Global Opportunities For EdTech

3 Strong Trends In Participant Responses

The global pandemic has not changed EdTech, but around the world it has mandated a massive shift of social norms governing the use of EdTech. I have been through countless job interviews and faculty meetings in which our topic was technology in the university classroom. Generally, older faculty wanted strict enforcement of no laptops and no phones policies, as the received wisdom is that they are distractions and counterproductive. Tech trepidation was even further magnified when it came to online classes, for many faculty the dissolution of the traditional classroom threatened community-building among teachers and learners, which is the essence of education.

As a millennial, for me the question has never been whether to adopt EdTech, but which ones we should and should not use. And for today’s generation of college students, they have been using their devices as learning tools since they were kids. Not using EdTech is counterintuitive to them.

Despite faculty reservations, the pandemic forced us to adopt the digitization of teaching and learning. Our adventures and misadventures of adapting have led to new perspectives. While EdTech does not replace face-to-face class and everyday campus interactions, it does create new varieties of teaching and learning which would not have been possible otherwise. We realized that not only could we establish new learning goals, but we had new tools to achieve them.

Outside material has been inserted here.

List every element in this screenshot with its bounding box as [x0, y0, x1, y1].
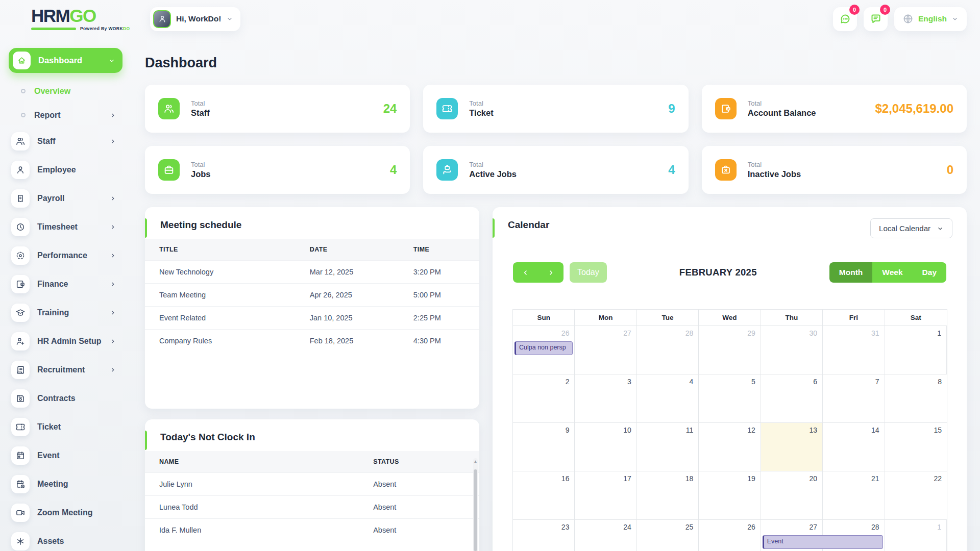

There were parallel developments in K-12, continuing education, and administration. This sea change was enabled by the falling costs of personal devices (e.g., Google Chromebook) and increasing internet accessibility. By the very nature of this network infrastructure, EdTech can be shared worldwide.

Teachers and learners everywhere should have access to the most globally competitive EdTech. Yet, as in most international exchanges, there are usually barriers. Representatives from 20 EdTech companies (mostly startups) throughout the United States and South America anonymously participated in a survey on how the pandemic is impacting their international operations and perspectives. 3 strong trends emerged.

1. The Normalization Of EdTech Is A Huge Global Opportunity

90% responded that to one degree or another, the shift to virtual connectivity has created new international opportunities. Participants reported accelerated growth in international sales, international usage in freemium models, paid conversion to premium models, more eCommerce, and expansions of foreign partnerships with both educational institutions and industry. Continuing education sectors are especially poised for rapid growth, the pandemic has vastly accelerated the demand for professional reskilling for the digital economy, such as the exigency for cloud computing.

This is a truly watershed moment in the history of education, for the first time EdTech is not only universally accepted but—in most instances—necessitated. Even after we return to our classrooms, this current wave of innovation guarantees that EdTech will be a major driver of the “new normal.” Those are the underlying conditions driving the global boom in EdTech.

2. Regulations Are The Largest External Barrier

90% of EdTech representatives reported that foreign regulatory barriers and complexity were a barrier to their internationalization, and half of them indicated that they were a large barrier. Half of respondents have concerns about intellectual property rights, and about one-third reported restrictions or requirements on forming partnerships or joint ventures, including foreign tax issues. EdTech companies with data-as-a-service can face data privacy restrictions. From a South American perspective, there is the additional burden that companies often must export to mitigate their national currency risk during these times of extreme uncertainty. Most of these are not insurmountable, just expensive, so the clearest way over these hurdles relates to the second common challenge to EdTech.

3. Building Out Organizational Capabilities Is The True Challenge

One respondent aptly summarized the dilemma: “Our largest barrier is opportunity cost—we’re expanding so rapidly in the US it’s hard to justify dedicating a lot of resources abroad.” This is true across many industries, but EdTech is particularly unique because education is highly variable by local customs and culture. That is, EdTech requires relatively high degrees of costly localization, including, adaption for different languages and educational standards, and building out infrastructure for marketing, delivery, sales, and support in foreign lands and languages. For these reasons, 70% of participants reported language and/or cultural barriers and 60% percent identified that their organization has insufficient internal capabilities.

How To Capture Global Opportunities In EdTech

Participants offered two common solutions: being strategic in foreign market selection and growing out initial foreign operations slowly. However, the findings in this study are perplexing, if the global opportunities for EdTech are rapidly growing, then why are so many companies discouraged by opportunity costs? The source of the discrepancy is that companies are probably using underestimates or pre-pandemic estimates of either their total addressable market abroad or their ability to penetrate it. This also implies that they have not uncovered partnerships that would lower customer acquisition costs. From this perspective, rather than opportunity costs of foreign expansion, companies are just as likely facing “opportunity penalties” for delaying foreign market entry. Therefore, the real challenge to the globalization of EdTech is a lack of knowledge about international markets, but as educators, we should be able to address that.